Llama-3.1-Sherkala-8B-Chat

Llama-3.1-Sherkala-8B-Chat (Sherkala for short) is a state-of-the-art 8 billion parameter instruction-tuned large language model (LLM) designed primarily for Kazakh while maintaining robust performance in English, Russian, and Turkish. Developed by the Institute of Foundation Models (IFM) at MBZUAI in collaboration with Inception (a G42 company) and Cerebras Systems, Sherkala leverages a balanced mixture of multilingual data and a custom tokenizer to overcome the challenges of data scarcity in Kazakh.
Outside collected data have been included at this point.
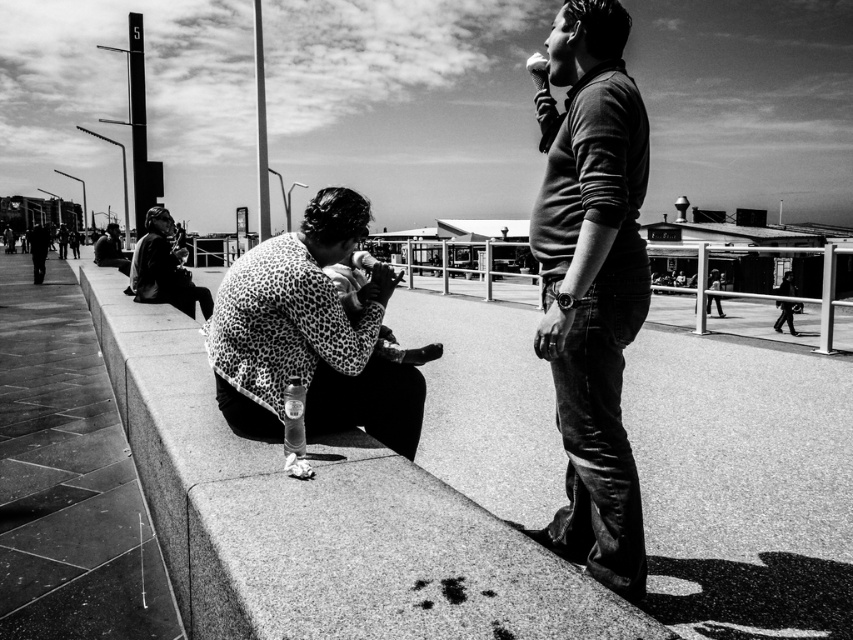 Question: Is granite ledge at lower left to the right of matte brown sweater at center from the viewer's perspective?

Choices:
 (A) yes
 (B) no

Answer: (B)

Question: Which point is closer to the camera taking this photo?

Choices:
 (A) (381, 365)
 (B) (149, 268)

Answer: (A)

Question: Based on their relative distances, which object is farther from the leopard print sweater at lower center?

Choices:
 (A) granite ledge at lower left
 (B) leopard print jacket at center

Answer: (B)

Question: Is matte brown sweater at center to the right of leopard print sweater at lower center from the viewer's perspective?

Choices:
 (A) yes
 (B) no

Answer: (A)

Question: Does granite ledge at lower left have a smaller size compared to leopard print jacket at center?

Choices:
 (A) no
 (B) yes

Answer: (B)

Question: Which of the following is the closest to the observer?

Choices:
 (A) (589, 413)
 (B) (265, 404)
 (C) (160, 225)
 (D) (316, 566)

Answer: (D)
This model has been optimized for downstream tasks, safe text generation, and cultural alignment.

Sherkala Details

Developed by: MBZUAI, Inception (a G42 company), Cerebras Systems.
Languages: Kazakh (primary), English, Russian, Turkish.
Input: Text.
Output: Generated text.
Model Size: 8B parameters.
Context Length: 8,192 tokens.
License: cc-by-nc-sa-4.0

How to Get Started with the Model:

Below is sample code to use the model. The code below is tested on transformers==4.46.2.

import torch
from transformers import AutoTokenizer, AutoModelForCausalLM

model_path="inceptionai/KazakhGPT"
tokenizer = AutoTokenizer.from_pretrained(path, token=TOKEN)
model = AutoModelForCausalLM.from_pretrained(path, torch_dtype=torch.bfloat16, device_map="auto")
device = "cuda" if torch.cuda.is_available() else "cpu"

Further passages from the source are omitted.